* [WORK ORDER]: Reproduce the lines below exactly, from the one containing "Environment" through the one containing "Davey Boy Smith: Real Wrestling", both included. Leave out any pictures.

Saved data entries:

======

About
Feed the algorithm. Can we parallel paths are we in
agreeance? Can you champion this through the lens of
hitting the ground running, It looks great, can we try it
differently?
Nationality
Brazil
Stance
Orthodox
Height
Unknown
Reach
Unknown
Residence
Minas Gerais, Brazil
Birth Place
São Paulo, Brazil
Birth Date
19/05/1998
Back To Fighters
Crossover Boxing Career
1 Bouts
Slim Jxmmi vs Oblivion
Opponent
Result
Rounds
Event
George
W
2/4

======

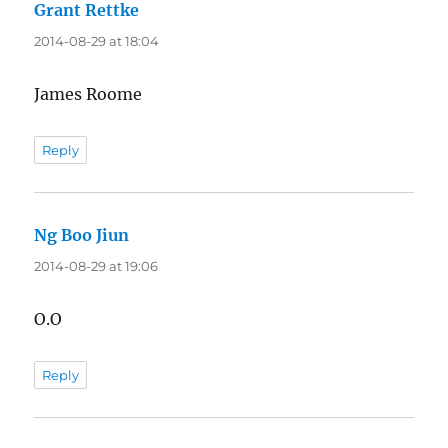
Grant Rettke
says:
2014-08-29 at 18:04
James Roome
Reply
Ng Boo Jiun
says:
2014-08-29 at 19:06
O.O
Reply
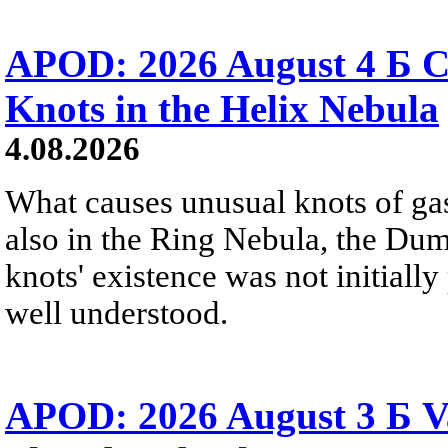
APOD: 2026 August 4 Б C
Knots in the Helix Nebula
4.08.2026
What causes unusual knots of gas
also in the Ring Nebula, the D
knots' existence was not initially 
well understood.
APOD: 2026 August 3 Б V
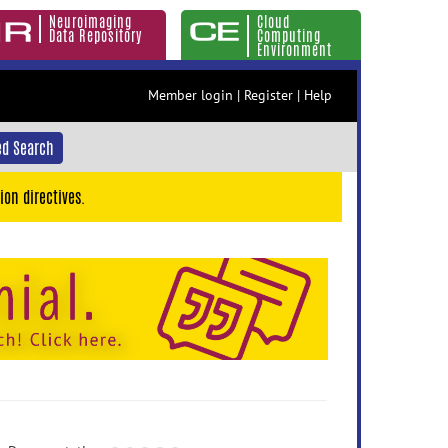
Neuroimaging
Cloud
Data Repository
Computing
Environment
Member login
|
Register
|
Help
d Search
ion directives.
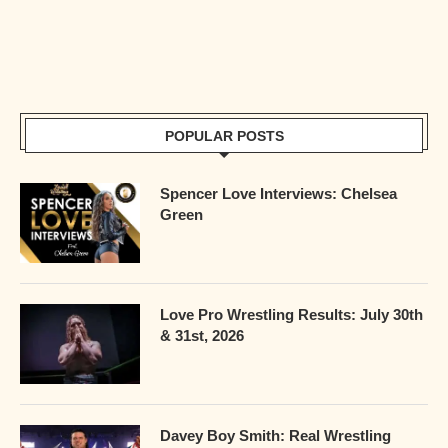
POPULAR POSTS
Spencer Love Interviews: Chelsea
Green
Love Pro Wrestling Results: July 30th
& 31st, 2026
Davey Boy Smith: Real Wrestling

======

* [EXERCISE OUTPUT]:
Environment
Member login
|
Register
|
Help
d Search
ion directives.
POPULAR POSTS
Spencer Love Interviews: Chelsea
Green
Love Pro Wrestling Results: July 30th
& 31st, 2026
Davey Boy Smith: Real Wrestling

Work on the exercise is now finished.